## [Action item]
Retype every record exactly. Skip the images.

Input for this task Block Start

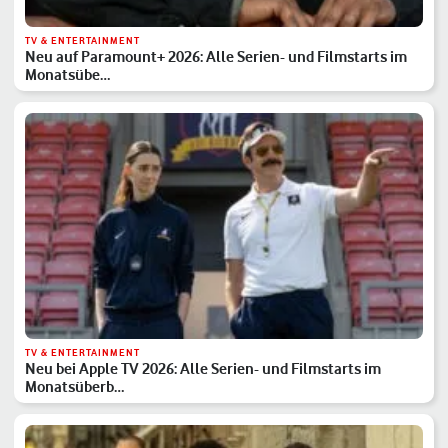
TV & ENTERTAINMENT
Neu auf Paramount+ 2026: Alle Serien- und Filmstarts im
Monatsübe…
TV & ENTERTAINMENT
Neu bei Apple TV 2026: Alle Serien- und Filmstarts im
Monatsüberb…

Input for this task Block End

## [Result of the task]
TV & ENTERTAINMENT
Neu auf Paramount+ 2026: Alle Serien- und Filmstarts im
Monatsübe…
TV & ENTERTAINMENT
Neu bei Apple TV 2026: Alle Serien- und Filmstarts im
Monatsüberb…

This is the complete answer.